### Supplied data
--- --- ---

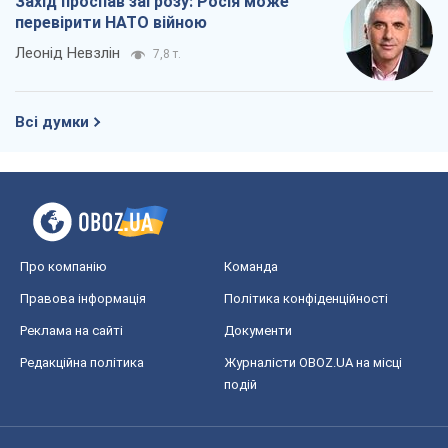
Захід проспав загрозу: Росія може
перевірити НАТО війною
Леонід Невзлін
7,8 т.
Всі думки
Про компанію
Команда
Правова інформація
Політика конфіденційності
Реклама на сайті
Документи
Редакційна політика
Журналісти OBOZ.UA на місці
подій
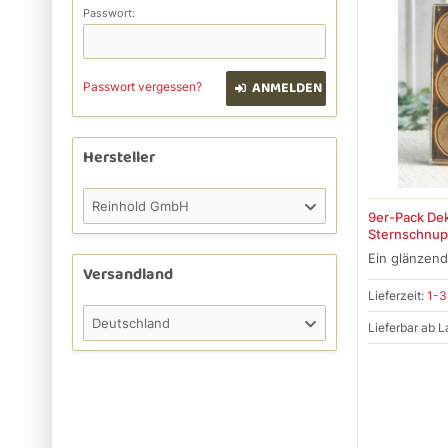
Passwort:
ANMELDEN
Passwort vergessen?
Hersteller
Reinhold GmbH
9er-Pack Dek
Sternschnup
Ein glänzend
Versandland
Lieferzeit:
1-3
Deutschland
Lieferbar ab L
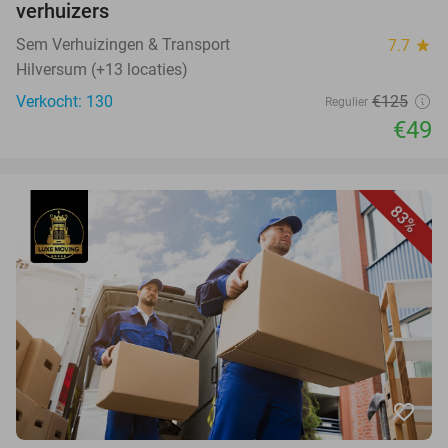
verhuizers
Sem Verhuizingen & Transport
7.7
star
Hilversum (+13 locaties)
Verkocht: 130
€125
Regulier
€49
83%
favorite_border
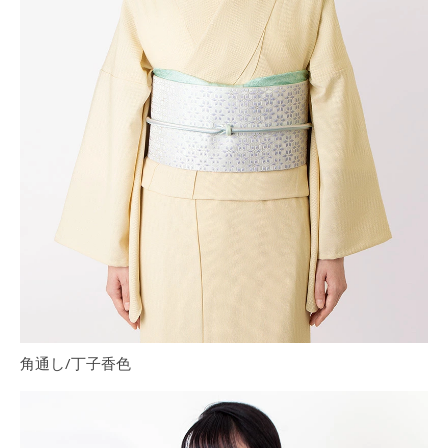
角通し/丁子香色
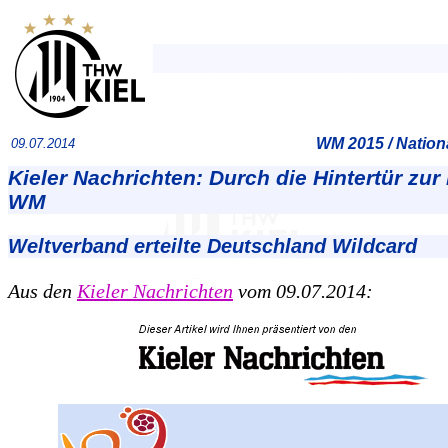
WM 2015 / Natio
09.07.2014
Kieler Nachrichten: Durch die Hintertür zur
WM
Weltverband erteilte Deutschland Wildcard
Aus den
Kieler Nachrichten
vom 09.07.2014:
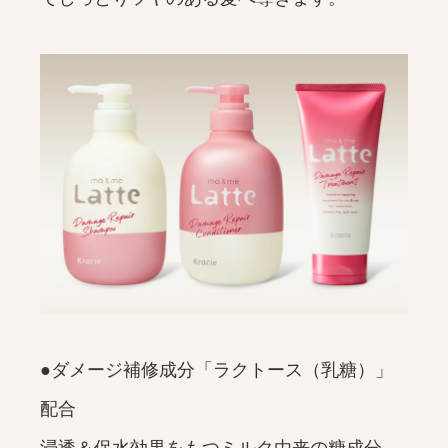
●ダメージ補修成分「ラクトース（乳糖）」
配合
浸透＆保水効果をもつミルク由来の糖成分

--- --- ---

Where the line containing "Редакційна політика" appears, begin writing out the lines word for word, and continue through the last line of the data, leaving out pictures.

### Completed task
Редакційна політика
Журналісти OBOZ.UA на місці
подій
Passwort:
ANMELDEN
Passwort vergessen?
Hersteller
Reinhold GmbH
9er-Pack Dek
Sternschnup
Ein glänzend
Versandland
Lieferzeit:
1-3
Deutschland
Lieferbar ab L
verhuizers
Sem Verhuizingen & Transport
7.7
star
Hilversum (+13 locaties)
Verkocht: 130
€125
Regulier
€49
83%
favorite_border
角通し/丁子香色
WM 2015 / Natio
09.07.2014
Kieler Nachrichten: Durch die Hintertür zur
WM
Weltverband erteilte Deutschland Wildcard
Aus den
Kieler Nachrichten
vom 09.07.2014:
●ダメージ補修成分「ラクトース（乳糖）」
配合
浸透＆保水効果をもつミルク由来の糖成分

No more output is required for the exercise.